(Dataset entries)
##############################
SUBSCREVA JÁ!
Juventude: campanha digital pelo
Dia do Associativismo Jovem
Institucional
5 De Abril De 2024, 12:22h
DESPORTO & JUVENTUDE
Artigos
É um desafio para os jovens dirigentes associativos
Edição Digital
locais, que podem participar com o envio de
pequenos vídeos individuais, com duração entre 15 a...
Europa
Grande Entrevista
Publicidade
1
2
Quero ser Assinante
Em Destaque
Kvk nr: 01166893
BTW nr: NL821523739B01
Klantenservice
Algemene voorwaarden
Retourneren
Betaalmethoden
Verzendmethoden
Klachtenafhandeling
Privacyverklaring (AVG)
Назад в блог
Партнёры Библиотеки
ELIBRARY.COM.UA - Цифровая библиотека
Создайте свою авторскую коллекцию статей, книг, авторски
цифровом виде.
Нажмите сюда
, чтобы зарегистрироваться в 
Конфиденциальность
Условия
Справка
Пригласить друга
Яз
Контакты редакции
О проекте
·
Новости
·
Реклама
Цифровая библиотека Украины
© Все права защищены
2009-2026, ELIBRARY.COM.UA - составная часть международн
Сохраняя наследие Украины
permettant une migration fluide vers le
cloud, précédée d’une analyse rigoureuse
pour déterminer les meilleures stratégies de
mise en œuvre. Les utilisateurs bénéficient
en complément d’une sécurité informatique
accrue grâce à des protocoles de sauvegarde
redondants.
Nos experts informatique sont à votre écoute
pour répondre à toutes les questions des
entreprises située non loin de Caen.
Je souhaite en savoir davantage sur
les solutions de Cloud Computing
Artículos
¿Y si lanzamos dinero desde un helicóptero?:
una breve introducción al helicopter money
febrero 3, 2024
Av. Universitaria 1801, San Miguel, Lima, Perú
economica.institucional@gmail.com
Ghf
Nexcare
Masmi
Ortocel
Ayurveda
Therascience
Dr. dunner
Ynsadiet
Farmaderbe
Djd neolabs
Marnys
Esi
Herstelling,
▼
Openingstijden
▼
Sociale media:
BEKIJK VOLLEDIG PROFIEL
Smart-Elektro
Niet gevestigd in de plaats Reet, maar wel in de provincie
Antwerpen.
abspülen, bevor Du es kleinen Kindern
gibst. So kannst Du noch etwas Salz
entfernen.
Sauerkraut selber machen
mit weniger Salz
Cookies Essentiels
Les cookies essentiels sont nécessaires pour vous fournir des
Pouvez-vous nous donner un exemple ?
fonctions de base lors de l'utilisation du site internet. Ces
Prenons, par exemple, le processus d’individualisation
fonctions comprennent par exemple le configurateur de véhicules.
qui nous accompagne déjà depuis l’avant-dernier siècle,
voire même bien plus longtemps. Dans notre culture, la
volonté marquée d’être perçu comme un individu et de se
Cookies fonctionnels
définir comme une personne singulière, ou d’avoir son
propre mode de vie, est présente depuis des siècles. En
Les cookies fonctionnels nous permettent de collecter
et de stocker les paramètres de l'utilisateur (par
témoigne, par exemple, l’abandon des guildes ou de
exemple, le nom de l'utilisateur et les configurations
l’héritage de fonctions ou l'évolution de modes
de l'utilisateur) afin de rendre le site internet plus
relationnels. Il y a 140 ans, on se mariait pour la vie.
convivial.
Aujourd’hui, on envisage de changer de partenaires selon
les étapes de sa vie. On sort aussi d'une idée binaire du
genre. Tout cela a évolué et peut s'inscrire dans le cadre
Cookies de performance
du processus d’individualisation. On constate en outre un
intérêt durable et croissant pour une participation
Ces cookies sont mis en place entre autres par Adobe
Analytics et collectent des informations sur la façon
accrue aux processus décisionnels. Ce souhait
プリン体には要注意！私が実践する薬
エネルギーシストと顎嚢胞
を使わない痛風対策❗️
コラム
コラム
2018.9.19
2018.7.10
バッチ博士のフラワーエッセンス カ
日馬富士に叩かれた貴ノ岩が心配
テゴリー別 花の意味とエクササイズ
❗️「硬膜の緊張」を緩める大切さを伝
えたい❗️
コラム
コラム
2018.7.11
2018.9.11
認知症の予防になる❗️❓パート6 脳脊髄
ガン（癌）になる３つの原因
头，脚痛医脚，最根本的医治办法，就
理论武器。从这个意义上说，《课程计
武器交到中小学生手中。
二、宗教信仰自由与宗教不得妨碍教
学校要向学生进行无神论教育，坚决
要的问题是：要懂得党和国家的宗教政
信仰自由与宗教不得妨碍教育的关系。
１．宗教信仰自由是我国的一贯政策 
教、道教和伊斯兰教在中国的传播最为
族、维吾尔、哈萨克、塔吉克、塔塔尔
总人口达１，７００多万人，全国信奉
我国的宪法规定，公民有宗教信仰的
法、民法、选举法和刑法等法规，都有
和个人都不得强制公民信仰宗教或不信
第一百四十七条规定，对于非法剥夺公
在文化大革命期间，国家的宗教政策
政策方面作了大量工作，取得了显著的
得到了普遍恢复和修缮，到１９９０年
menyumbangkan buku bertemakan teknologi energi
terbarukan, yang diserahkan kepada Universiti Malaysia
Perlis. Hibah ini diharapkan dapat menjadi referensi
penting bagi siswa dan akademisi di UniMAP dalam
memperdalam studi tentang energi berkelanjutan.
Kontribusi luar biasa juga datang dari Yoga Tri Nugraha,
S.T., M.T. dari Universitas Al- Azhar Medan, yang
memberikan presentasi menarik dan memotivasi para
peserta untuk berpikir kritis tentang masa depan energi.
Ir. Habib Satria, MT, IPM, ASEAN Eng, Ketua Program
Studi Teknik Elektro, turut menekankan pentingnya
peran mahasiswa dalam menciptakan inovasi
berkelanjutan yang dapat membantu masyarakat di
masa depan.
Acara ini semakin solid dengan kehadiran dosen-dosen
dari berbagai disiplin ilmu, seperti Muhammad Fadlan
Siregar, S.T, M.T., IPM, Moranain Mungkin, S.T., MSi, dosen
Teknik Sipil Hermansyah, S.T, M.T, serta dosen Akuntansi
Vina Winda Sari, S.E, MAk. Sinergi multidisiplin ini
##############################
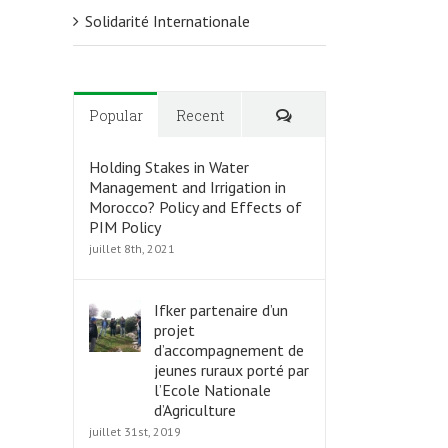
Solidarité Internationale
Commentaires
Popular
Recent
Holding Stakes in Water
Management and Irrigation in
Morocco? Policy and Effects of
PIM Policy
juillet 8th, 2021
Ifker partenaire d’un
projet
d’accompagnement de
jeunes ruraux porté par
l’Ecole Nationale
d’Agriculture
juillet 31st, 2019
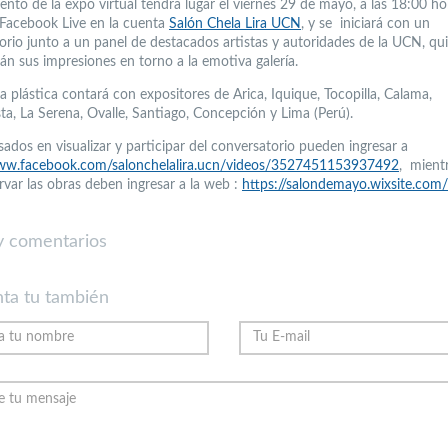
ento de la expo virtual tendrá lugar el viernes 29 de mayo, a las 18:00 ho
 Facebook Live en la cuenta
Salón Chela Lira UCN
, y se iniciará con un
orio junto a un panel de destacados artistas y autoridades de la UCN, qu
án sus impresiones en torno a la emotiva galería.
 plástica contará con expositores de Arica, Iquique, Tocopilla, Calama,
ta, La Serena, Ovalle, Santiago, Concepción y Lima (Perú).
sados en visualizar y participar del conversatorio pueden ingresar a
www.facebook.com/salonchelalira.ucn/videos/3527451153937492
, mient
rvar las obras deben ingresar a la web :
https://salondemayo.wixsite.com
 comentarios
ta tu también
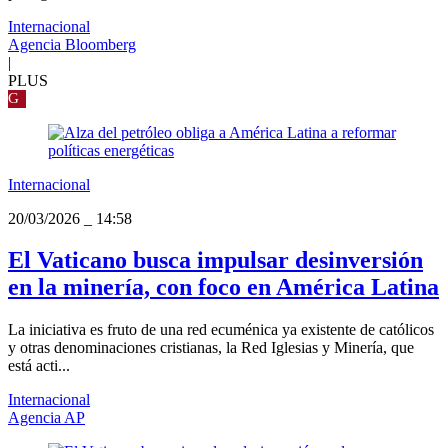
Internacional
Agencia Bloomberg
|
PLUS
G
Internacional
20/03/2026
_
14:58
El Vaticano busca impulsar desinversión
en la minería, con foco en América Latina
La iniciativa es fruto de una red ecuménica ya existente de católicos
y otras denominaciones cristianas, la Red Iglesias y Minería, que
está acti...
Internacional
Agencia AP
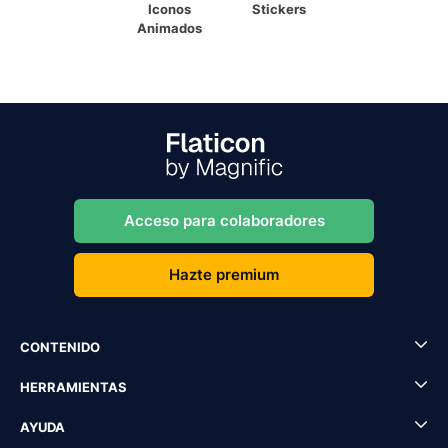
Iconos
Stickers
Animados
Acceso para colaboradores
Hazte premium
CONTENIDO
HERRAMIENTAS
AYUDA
##############################
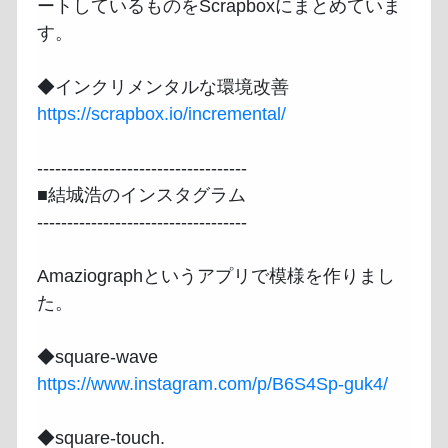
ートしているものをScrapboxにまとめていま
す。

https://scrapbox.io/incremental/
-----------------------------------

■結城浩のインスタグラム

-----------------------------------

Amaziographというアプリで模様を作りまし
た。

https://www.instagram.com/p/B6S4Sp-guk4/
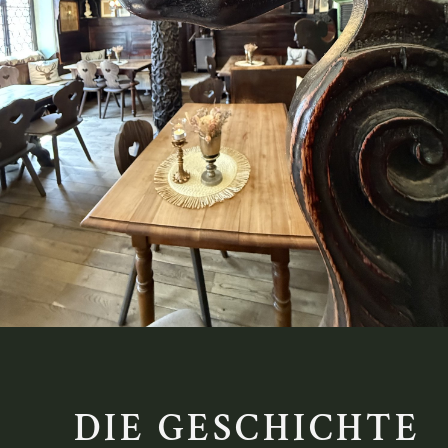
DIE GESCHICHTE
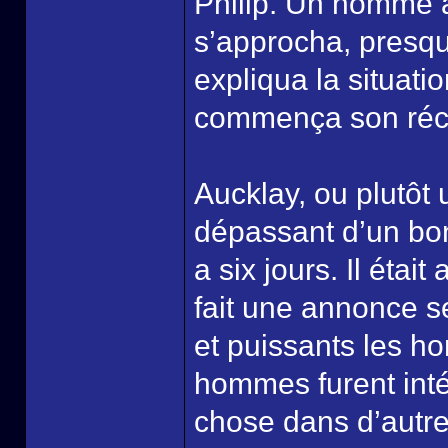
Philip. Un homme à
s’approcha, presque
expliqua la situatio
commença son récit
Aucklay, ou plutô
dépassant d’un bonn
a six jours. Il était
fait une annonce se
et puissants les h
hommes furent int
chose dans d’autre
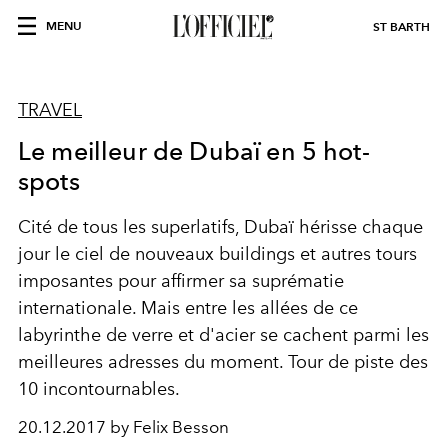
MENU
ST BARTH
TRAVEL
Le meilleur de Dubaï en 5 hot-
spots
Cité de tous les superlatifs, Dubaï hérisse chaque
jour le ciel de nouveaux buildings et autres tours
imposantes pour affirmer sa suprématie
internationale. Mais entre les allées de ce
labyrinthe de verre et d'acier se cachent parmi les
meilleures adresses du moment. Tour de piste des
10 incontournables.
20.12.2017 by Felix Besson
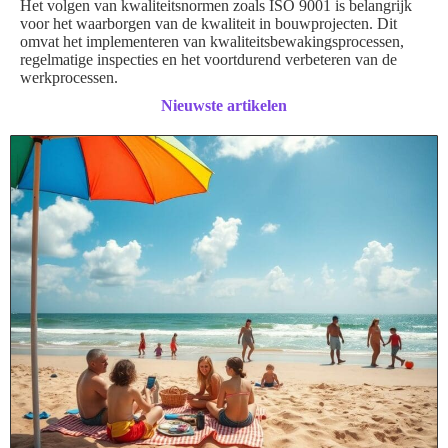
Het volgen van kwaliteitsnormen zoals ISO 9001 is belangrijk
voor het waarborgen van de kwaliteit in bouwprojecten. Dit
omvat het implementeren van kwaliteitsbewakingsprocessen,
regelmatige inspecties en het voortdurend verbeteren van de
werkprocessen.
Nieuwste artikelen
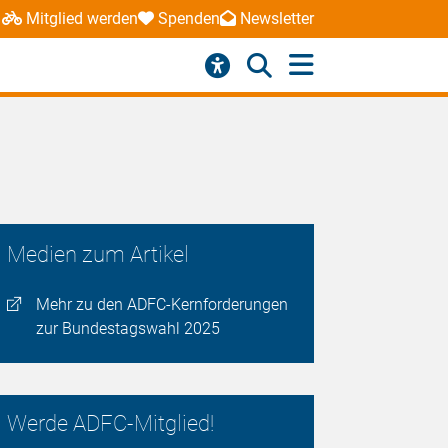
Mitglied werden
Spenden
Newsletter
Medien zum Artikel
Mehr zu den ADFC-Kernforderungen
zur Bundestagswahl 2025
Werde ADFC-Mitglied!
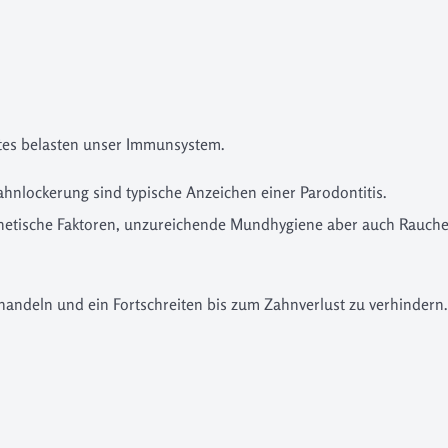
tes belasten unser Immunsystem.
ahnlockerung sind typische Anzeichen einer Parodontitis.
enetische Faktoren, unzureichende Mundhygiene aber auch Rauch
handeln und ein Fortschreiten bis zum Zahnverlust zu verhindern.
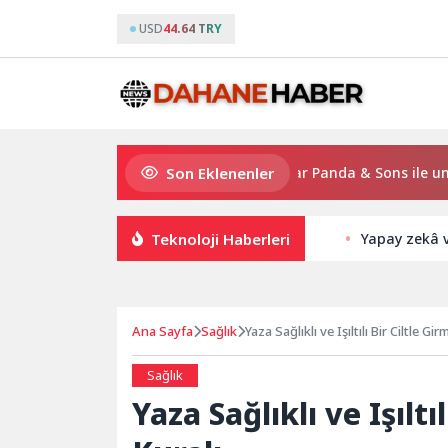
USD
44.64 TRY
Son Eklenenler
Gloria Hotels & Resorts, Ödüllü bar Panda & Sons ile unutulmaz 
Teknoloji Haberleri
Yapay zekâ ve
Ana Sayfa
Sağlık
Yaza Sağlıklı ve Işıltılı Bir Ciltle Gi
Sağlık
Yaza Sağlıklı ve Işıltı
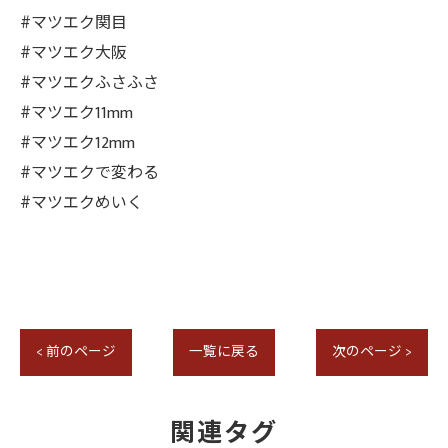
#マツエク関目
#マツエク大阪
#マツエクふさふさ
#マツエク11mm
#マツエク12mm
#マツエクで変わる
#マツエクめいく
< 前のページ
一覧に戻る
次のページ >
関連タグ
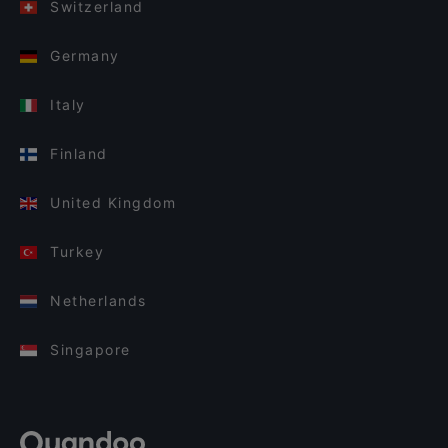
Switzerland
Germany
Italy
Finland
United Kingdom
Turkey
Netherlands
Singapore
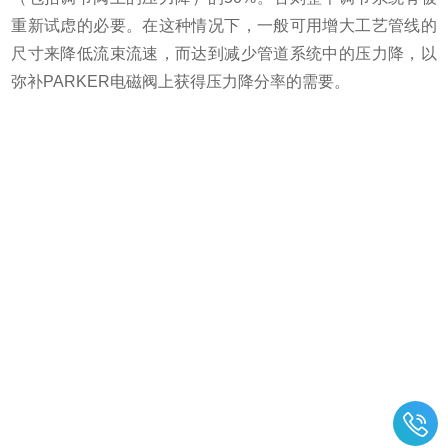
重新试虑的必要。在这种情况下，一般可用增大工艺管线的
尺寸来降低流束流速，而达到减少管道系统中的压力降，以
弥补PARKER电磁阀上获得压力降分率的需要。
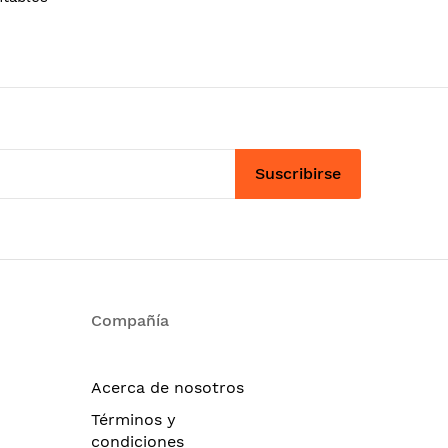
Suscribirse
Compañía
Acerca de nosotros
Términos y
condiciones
##############################
> [What to work on] Check each line above for the string "yang" and copy every line that has it.

> [Response to the exercise]
terbarukan, yang diserahkan kepada Universiti Malaysia
S.T., M.T. dari Universitas Al- Azhar Medan, yang
berkelanjutan yang dapat membantu masyarakat di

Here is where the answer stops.